### [Work required]
When a line in the listing contains the string "công", pick it out and copy it.

*** Block opens ***

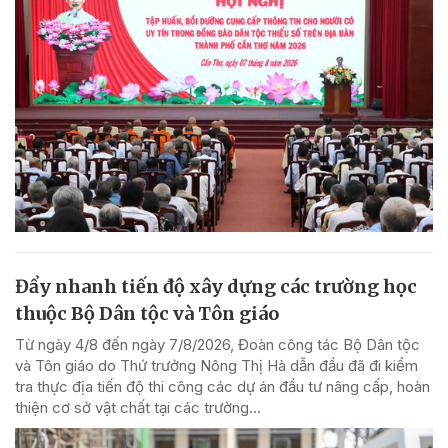
Đẩy nhanh tiến độ xây dựng các trường học
thuộc Bộ Dân tộc và Tôn giáo
Từ ngày 4/8 đến ngày 7/8/2026, Đoàn công tác Bộ Dân tộc
và Tôn giáo do Thứ trưởng Nông Thị Hà dẫn đầu đã đi kiểm
tra thực địa tiến độ thi công các dự án đầu tư nâng cấp, hoàn
thiện cơ sở vật chất tại các trường...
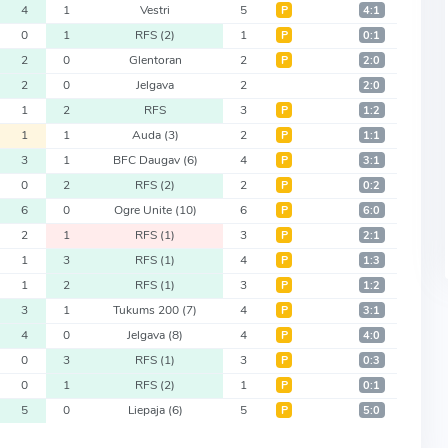
4
1
Vestri
5
Р
4:1
0
1
RFS
(2)
1
Р
0:1
2
0
Glentoran
2
Р
2:0
2
0
Jelgava
2
2:0
1
2
RFS
3
Р
1:2
1
1
Auda
(3)
2
Р
1:1
3
1
BFC Daugav
(6)
4
Р
3:1
0
2
RFS
(2)
2
Р
0:2
6
0
Ogre Unite
(10)
6
Р
6:0
2
1
RFS
(1)
3
Р
2:1
1
3
RFS
(1)
4
Р
1:3
1
2
RFS
(1)
3
Р
1:2
3
1
Tukums 200
(7)
4
Р
3:1
4
0
Jelgava
(8)
4
Р
4:0
0
3
RFS
(1)
3
Р
0:3
0
1
RFS
(2)
1
Р
0:1
5
0
Liepaja
(6)
5
Р
5:0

*** Block closes ***

### [Exercise response]
Từ ngày 4/8 đến ngày 7/8/2026, Đoàn công tác Bộ Dân tộc
tra thực địa tiến độ thi công các dự án đầu tư nâng cấp, hoàn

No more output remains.